Nevada only trailed 13-8 with 10:37 left in the first half, but the Owls went on a 10-2 run to take a 23-10 lead. Nevada went 4 1/2 minutes without a point. Five different Owls had a hand in the surge, as Neaves, Amber Cunningham, Maudess Fulton, Samantha Stovall and Frazier all scored a basket apiece.
The Pack made a nice little run to cut the deficit to 27-18 thanks to two baskets by Meghan McGuire and a three-pointer by Traci Graham.
The game got out of control at that point, as the Owls ended the half with a 7-2 run, and then went on a 9-0 run to open the second half to take a 43-20 lead with 17:01 left in the half. Neaves had a basket and two free throws, and then Frazier scored 11 of the Owls' next 12 points.
"It was huge," Gervasoni said. "We had cut the lead down, and then we gave up five points."
Rice coach Cristy McKinney said it helped kick-start her team in the second half.
"I think it did," McKinney said. "I think we had a three in there (by Frazier). It carried over into the second half. We played with a lot of focus and intensity."
Frazier went 9 for 11 from the field, including 3 for 3 from beyond the arc.
"This was Krystal Frazier's game tonight," McKinney said. "It was fun to watch."
Frazier shrugged off the accolades, saying "I wanted to go out and play and have fun.
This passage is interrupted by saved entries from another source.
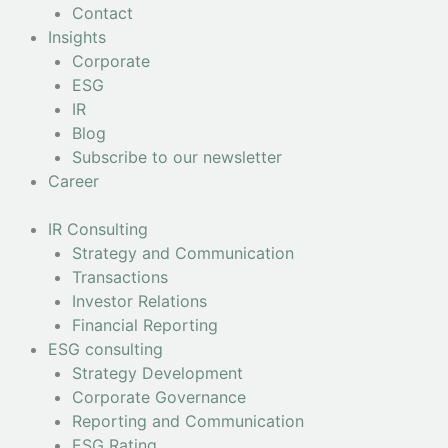
Contact
Insights
Corporate
ESG
IR
Blog
Subscribe to our newsletter
Career
IR Consulting
Strategy and Communication
Transactions
Investor Relations
Financial Reporting
ESG consulting
Strategy Development
Corporate Governance
Reporting and Communication
ESG Rating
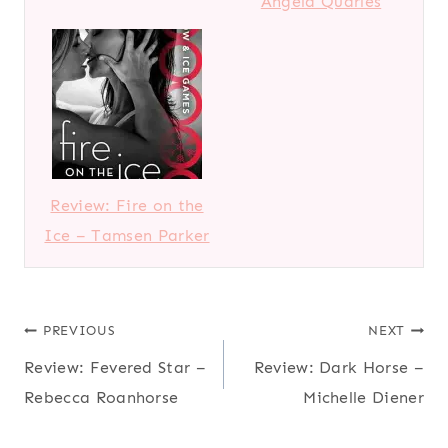
Angela Quarles
Review: Fire on the
Ice – Tamsen Parker
Post
PREVIOUS
NEXT
Review: Fevered Star –
Review: Dark Horse –
navigation
Rebecca Roanhorse
Michelle Diener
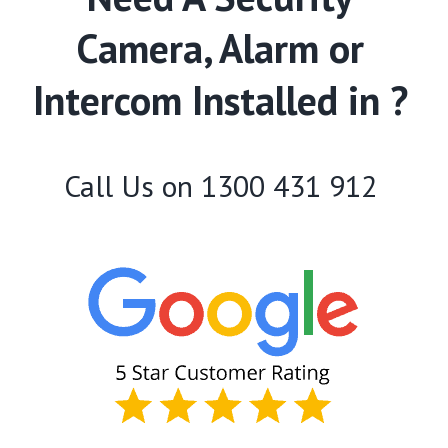
Camera, Alarm or
Intercom Installed in ?
Call Us on
1300 431 912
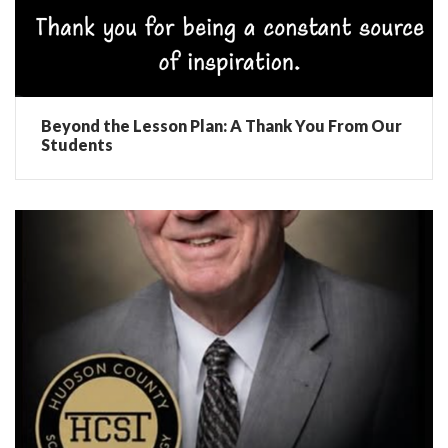
Beyond the Lesson Plan: A Thank You From Our
Students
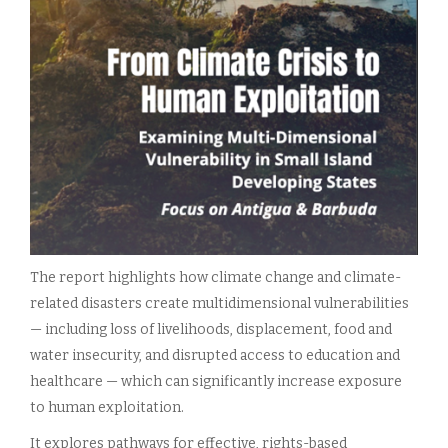
The report highlights how climate change and climate-
related disasters create multidimensional vulnerabilities
— including loss of livelihoods, displacement, food and
water insecurity, and disrupted access to education and
healthcare — which can significantly increase exposure
to human exploitation.
It explores pathways for effective, rights-based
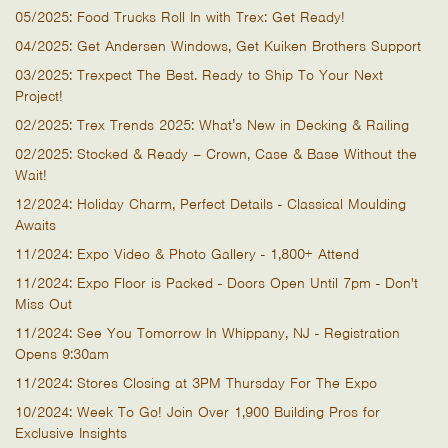
05/2025: Food Trucks Roll In with Trex: Get Ready!
04/2025: Get Andersen Windows, Get Kuiken Brothers Support
03/2025: Trexpect The Best. Ready to Ship To Your Next
Project!
02/2025: Trex Trends 2025: What’s New in Decking & Railing
02/2025: Stocked & Ready – Crown, Case & Base Without the
Wait!
12/2024: Holiday Charm, Perfect Details - Classical Moulding
Awaits
11/2024: Expo Video & Photo Gallery - 1,800+ Attend
11/2024: Expo Floor is Packed - Doors Open Until 7pm - Don't
Miss Out
11/2024: See You Tomorrow In Whippany, NJ - Registration
Opens 9:30am
11/2024: Stores Closing at 3PM Thursday For The Expo
10/2024: Week To Go! Join Over 1,900 Building Pros for
Exclusive Insights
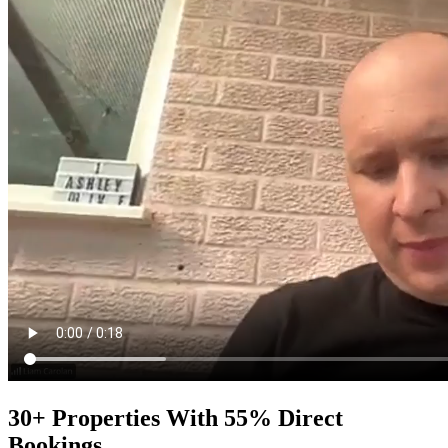
30+ Properties With 55% Direct
Bookings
I did that."
Nevada cut the deficit to 47-30 thanks to six points by April Bankston (11 points) and two by Cherlandra Franklin, but Rice was able to penetrate, and the Owls hit five of six from the line to get the lead back up to 53-30.
Rice subbed frequently in the second half, and with good reason. The Owls have one and possibly two tough games over the next three days, and need to keep players fresh.
The only drawback to the Owls' offense was that it turned the ball over 26 times. McKinney was asked if her team could win again in the tournament if that happened again.
"We have done that before," McKinney said. "It depends on how well we play defense."
Pretty good. Just ask the Wolf Pack.